Мысль была общая, но оттенки и интонации мысли были бесконечно разнообразны. Слышали мы их искренним воплем внезапно озаренной совести, покаянным плачем с растерзанием риз и биением кулаками в перси. Слышали и, наоборот, лицемерным риторическим приемом, за который оскорбленные самолюбьица разных ‘великих людей на малые дела’, оставленных освободительным движением за флагом, с радостью ухватились, чтобы обругать интеллигенцию хуже чего нельзя и, по лишении всех культурных заслуг, разжаловать ее из социальных генералов в обозные прохвосты. Слышали спокойным и глубоким уроком немногих истинных народолюбцев, которые не растерялись при неожиданном повороте гнева великой русской Варвары, но воспользовались его наглядностью, чтобы исправить ошибки собственных систем и программ, наметить для них новые пути и планы. Всего же чаще слышали — стоном нутряного, стихийного испуга, эгоистическою жалобою, которая сознает свою зыбкость и неправоту, но — своя рубашка ближе к телу! Существующий строй когда-то еще преобразуется, а покуда… пить-есть надо… детишкам на молочишко… караул! городовой! куда же вы смотрите? караул! городовой! городовой!

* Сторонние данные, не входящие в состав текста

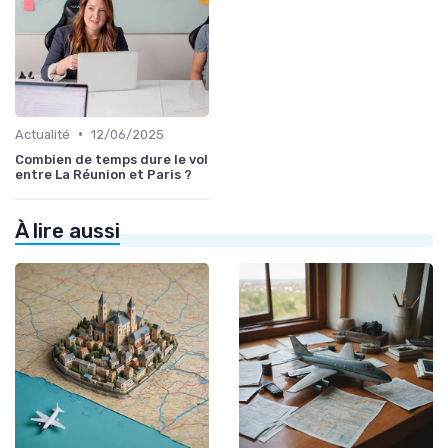
•
Actualité
12/06/2025
Combien de temps dure le vol
entre La Réunion et Paris ?
À lire aussi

Казацкие нагайки и расслоение деревни законом 9-го ноября сделали деревню опять доступною для города-победителя. Осторожно и недоверчиво возвращается сконфуженный Чубинский на старые свои позиции и мрачно смотрит на утихомиренную покорную Варвару, размышляя про себя: ‘Черт тебя знает, анафема? Временно ты бесилась или только притворяешься смиренницей, а сидит еще дурь-то в голове?’
Этот пытливый интерес напуганного города к деревне, так странно обнаружившей свою забытую силу, и притом силу обособленную, вызвал обширную деревенскую литературу. Еще полтора или два года тому назад, в то время, как в Петербурге раздавались хвастливые декадентские крики о ‘смерти быта’, прошло по газетам известие, будто какой-то литературный меценат сделал целому ряду передовых писателей предложение — поселиться в деревнях среднерусской полосы в качестве его стипендиатов, с обязательством изучить быт, нужды, психологию нового крестьянства и затем результаты своего наблюдения и проникновения рассказать обществу в форме художественных ‘человеческих документов’. Затея не новая. Перед самым освобождением крестьян нечто в таком роде организовало правительство, то есть, собственно говоря, лично вел. кн. Константин Николаевич. Под его покровительством совершили свои официозные поездки по России С.В. Максимов, А.Н. Островский, А.Ф. Писемский и другие художественные знатоки быта. Не знаю, осуществил ли благожелательный меценат полезный план свой, но знаю, что некоторые русские писатели сами пришли к убеждению, что, не окунувшись лично в деревню, ее не поймешь, и отправились в крестьянскую глушь, как в добровольную ссылку, либо ‘в командировку с научною целью’. Кажется, между прочим, так поступил г. Муйжель. Цель благородная, но работа нелегкая, изучение нескорое. А покуда эта будущие и лишь отчасти настоящие деревнееды кончают свой курс, мы, за неимением гербовой, должны писать на простой и довольствоваться в качестве сведущих людей теми интеллигентными свидетелями о деревне, которые, случаем или неволей, прожили ‘смутное время’ в том или другом медвежьем углу и теперь выступают его добровольцами-обвинителями или апологетами.
II
‘А интеллигенции у нас на селе — кроме помещичьей семьи — батюшка, учительница да урядник’.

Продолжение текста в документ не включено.